Life is gooood!

It was a gorgeous week end. We were able to get out of the office to spend a little time at one of our favourilte places – a place accessible only by air. 😉

Lego-like

We’ve been landscaping around our home and dug up many of the perrennials for relocation. Some of the vegetation stobbornly holds ground like this tiny cluster of Forget-me-nots. Kind of reminded me of the lego clusters of flowers my kids played with (and I still have!)

Family time

The Canada geese (goose?) family is back – a smaller one than last year; only three goslings.

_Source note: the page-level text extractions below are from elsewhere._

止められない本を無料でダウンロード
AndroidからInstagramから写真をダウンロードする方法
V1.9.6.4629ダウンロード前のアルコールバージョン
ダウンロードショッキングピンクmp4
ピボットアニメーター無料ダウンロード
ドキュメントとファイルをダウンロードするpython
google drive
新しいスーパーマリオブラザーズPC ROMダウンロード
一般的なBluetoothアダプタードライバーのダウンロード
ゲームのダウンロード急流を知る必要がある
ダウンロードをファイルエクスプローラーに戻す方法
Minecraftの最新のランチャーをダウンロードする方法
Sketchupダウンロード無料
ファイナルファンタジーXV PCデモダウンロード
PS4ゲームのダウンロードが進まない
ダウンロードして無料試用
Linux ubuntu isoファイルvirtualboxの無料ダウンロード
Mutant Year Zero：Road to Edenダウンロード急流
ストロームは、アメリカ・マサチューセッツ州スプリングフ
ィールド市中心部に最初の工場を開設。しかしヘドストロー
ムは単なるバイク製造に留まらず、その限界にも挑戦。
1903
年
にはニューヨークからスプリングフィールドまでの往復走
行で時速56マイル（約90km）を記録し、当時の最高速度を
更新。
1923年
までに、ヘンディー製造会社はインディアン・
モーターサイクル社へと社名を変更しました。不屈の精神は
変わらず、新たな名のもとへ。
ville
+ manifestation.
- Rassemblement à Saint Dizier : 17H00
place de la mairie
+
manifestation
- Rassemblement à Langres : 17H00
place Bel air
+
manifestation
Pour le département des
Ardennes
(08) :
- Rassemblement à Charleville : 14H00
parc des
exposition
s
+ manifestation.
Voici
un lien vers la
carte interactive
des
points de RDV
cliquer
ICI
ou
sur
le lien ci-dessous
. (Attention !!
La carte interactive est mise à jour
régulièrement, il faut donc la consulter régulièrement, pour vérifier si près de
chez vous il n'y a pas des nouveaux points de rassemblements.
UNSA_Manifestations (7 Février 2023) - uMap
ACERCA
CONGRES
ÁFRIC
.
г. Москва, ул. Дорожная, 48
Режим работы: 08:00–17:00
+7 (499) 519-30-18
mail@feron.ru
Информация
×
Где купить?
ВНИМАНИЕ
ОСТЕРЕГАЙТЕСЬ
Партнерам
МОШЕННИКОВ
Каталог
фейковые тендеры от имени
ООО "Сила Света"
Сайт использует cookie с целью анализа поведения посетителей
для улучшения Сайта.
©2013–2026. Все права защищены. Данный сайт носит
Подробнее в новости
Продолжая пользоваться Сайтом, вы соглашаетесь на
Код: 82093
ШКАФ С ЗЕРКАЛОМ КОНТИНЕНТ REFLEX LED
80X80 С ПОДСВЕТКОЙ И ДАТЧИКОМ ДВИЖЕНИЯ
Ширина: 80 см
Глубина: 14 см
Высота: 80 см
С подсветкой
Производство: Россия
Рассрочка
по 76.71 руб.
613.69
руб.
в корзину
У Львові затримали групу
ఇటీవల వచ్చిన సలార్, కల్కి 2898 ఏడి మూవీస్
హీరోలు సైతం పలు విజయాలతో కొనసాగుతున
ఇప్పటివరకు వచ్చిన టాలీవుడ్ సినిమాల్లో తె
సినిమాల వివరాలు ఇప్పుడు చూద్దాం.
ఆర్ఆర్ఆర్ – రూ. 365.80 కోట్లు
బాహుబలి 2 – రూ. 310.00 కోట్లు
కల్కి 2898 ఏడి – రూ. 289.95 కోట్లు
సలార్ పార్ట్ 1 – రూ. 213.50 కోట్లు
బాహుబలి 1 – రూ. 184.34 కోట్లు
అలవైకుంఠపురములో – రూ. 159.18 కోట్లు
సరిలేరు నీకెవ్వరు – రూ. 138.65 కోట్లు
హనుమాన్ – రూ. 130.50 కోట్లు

The hatch was later than last year.  Checking back to photos from the same day last year, the young were significantly bigger.

Surprise bokeh

In photography, bokeh ( /ˈboʊkə/ boh-kə, Japanese: [boke]) is the blur, or the aesthetic quality of the blur, in out-of-focus areas of an image, or “the way the lens renders out-of-focus points of light.”  Differences in lens aberrations and aperture shape cause some lens designs to blur the image in a way that is pleasing to the eye, while others produce blurring that is unpleasant or distracting—”good” and “bad” bokeh, respectively. Bokeh occurs for parts of the scene that lie outside the depth of field. Photographers sometimes deliberately use a shallow focus technique to create images with prominent out-of-focus regions. (Wikipedia)

I wasn’t trying to create this effect when shooting the irises just outside my front door the other morning, but was delighted to see the result.

What I was going for, besides the water droplets, was the hairy, caterpillar sections and their shadows.